The structural characterization of Z_SPA-1 shows that the topology of the MG state is similar to the Z-domain-bound state and that the correct core packing is, at least transiently, present. Still, the NMR spectrum suffers from broadening, indicating interconversions between several conformations, the CD spectrum shows a lower degree of helicity than in the Z domain, and the protein binds ANS. This behavior agrees well with a so-called highly ordered molten globule (Dobson 1994; Redfield et al. 1994). The 13 mutations have thus not caused any extensive structural rearrangements, just minor disturbances. Our results show that the altered properties are located to helices 1 and 2 while the third helix is not affected. This might seem obvious, but there was an evident possibility that any disturbance in the mutated helices also would destabilize helix 3. Compiling some of the dynamics data into one figure (Fig. 7), we obtain a picture suggesting that the increased mobility is localized to the beginning of helix 1 and around residues F32 and W35 in helix 2. The increased flexibility in the helices also affects the stability of the core packing, making the whole protein more dynamic. TMAO acts, as in many other cases, to promote the "folded" state—in our case this is the molten globule ensemble—but is not able to stabilize a completely folded protein.

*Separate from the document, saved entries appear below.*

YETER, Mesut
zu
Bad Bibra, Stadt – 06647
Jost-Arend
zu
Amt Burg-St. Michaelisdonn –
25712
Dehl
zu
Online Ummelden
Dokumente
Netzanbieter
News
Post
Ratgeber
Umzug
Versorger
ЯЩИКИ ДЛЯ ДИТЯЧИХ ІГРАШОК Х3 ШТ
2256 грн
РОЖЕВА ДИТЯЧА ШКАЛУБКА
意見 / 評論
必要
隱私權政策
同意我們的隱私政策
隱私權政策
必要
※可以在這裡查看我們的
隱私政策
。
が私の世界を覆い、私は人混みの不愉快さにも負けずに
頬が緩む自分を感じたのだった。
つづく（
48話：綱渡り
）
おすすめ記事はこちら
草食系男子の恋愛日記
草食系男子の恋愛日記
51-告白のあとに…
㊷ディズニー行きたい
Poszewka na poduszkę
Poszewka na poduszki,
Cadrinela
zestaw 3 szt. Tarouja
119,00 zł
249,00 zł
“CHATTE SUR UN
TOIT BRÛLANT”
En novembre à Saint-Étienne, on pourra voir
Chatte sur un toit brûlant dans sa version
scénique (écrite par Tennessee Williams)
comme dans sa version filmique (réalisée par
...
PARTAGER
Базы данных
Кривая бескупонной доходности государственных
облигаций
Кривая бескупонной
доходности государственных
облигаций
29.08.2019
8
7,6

View larger version (32K): [in this window] [in a new window]   Figure 7. Backbone trace illustrating dynamic parts of ZSPA-1. Residues colored in yellow could not be assigned in the 15N-HSQC of ZSPA-1 in 1 M or 1.6 M TMAO. Residues colored in red have a peak intensity:integral ratio of <0.03 in 1 M TMAO. The figure was created using MOLMOL (Koradi et al. 1996).

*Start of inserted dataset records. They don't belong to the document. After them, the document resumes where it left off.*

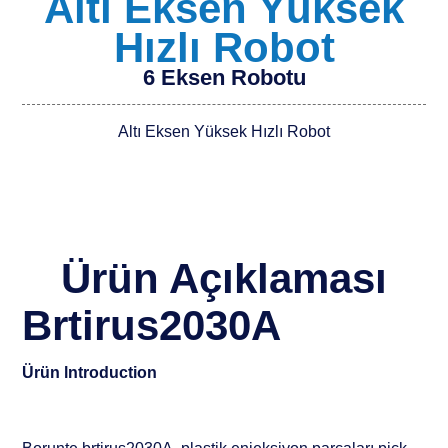
Altı Eksen Yüksek
Hızlı Robot
6 Eksen Robotu
Altı Eksen Yüksek Hızlı Robot
Ürün Açıklaması
Brtirus2030A
Ürün lntroduction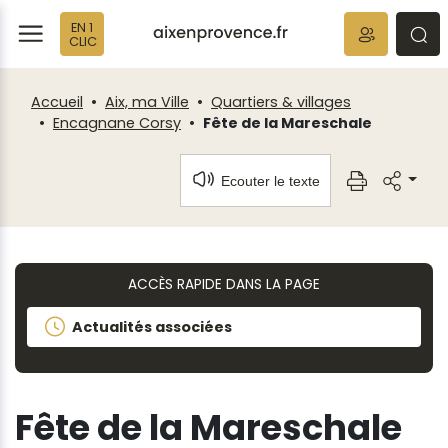
Fenêtre
Panneau de gestion des cookies
EN 1
de
ermer
rmer
rmer
CLIC
chat
Accueil
Aix, ma Ville
Quartiers & villages
Encagnane Corsy
Fête de la Mareschale
Ecouter le texte
ACCÈS RAPIDE DANS LA PAGE
Actualités associées
Fête de la Mareschale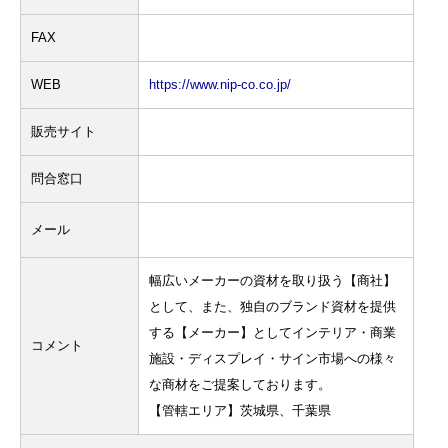
FAX
WEB
https://www.nip-co.co.jp/
販売サイト
問合窓口
メール
幅広いメーカーの資材を取り扱う【商社】
として、また、独自のブランド資材を提供
する【メーカー】としてインテリア・商業
コメント
施設・ディスプレイ・サイン市場への様々
な商材をご提案しております。
【管轄エリア】茨城県、千葉県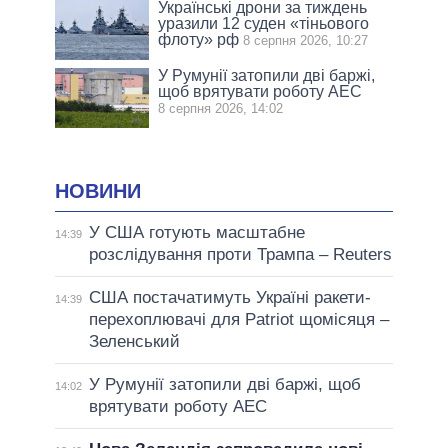
Українські дрони за тиждень
уразили 12 суден «тіньового
флоту» рф
8 серпня 2026, 10:27
У Румунії затопили дві баржі,
щоб врятувати роботу АЕС
8 серпня 2026, 14:02
НОВИНИ
У США готують масштабне
14:39
розслідування проти Трампа – Reuters
США постачатимуть Україні ракети-
14:39
перехоплювачі для Patriot щомісяця –
Зеленський
У Румунії затопили дві баржі, щоб
14:02
врятувати роботу АЕС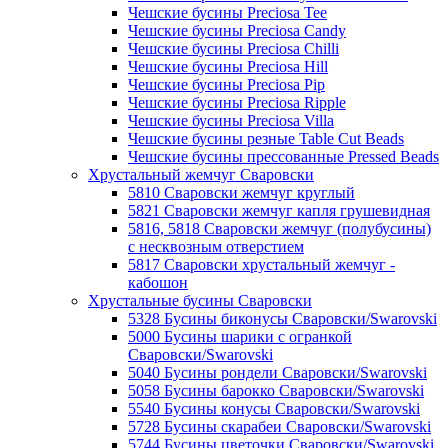
Чешские бусины Preciosa Tee
Чешские бусины Preciosa Candy
Чешские бусины Preciosa Chilli
Чешские бусины Preciosa Hill
Чешские бусины Preciosa Pip
Чешские бусины Preciosa Ripple
Чешские бусины Preciosa Villa
Чешские бусины резные Table Cut Beads
Чешские бусины прессованные Pressed Beads
Хрустальный жемчуг Сваровски
5810 Сваровски жемчуг круглый
5821 Сваровски жемчуг капля грушевидная
5816, 5818 Сваровски жемчуг (полубусины)
с несквозным отверстием
5817 Сваровски хрустальный жемчуг -
кабошон
Хрустальные бусины Сваровски
5328 Бусины биконусы Сваровски/Swarovski
5000 Бусины шарики с огранкой
Сваровски/Swarovski
5040 Бусины рондели Сваровски/Swarovski
5058 Бусины барокко Сваровски/Swarovski
5540 Бусины конусы Сваровски/Swarovski
5728 Бусины скарабеи Сваровски/Swarovski
5744 Бусины цветочки Сваровски/Swarovski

The NMR characterization of Z_SPA-1 focused our interest on the large aromatic side chains in helix 2. F32 and W35 seem to be very important for the interaction but could also destabilize the free protein because they are exposed at the surface. Three mutants were made to investigate the role of these residues: F32Q, W35K, and the double mutant F32Q/ W35K. The binding studies confirm our conclusions: the Z-domain affinity is seriously reduced for the F32Q mutant and not detectable for the other two. Surprisingly, we find that the substitution of W35 with the lysine present in the wild-type Z domain does not stabilize the affibody. This indicates that some of the other mutations made in Z_SPA-1 are not compatible with the lysine side chain in this position. For example, the distance between this lysine and the positively charged R14 could theoretically be as short as 3.5 Å. F32Q seems to stabilize the affibody in several aspects, even together with W35K. One can suspect that the F32–K35 interaction is responsible for the decreased stability of W35K, because F32 is the closest mutated neighbor to W35, but then one should expect to see some synergistic effects for the double mutant (i.e., a greatly improved stability for both removing F32 and the Phe–Lys interaction). Instead, it seems as if the double mutant assumes properties that are the average of those of F32Q and W35K.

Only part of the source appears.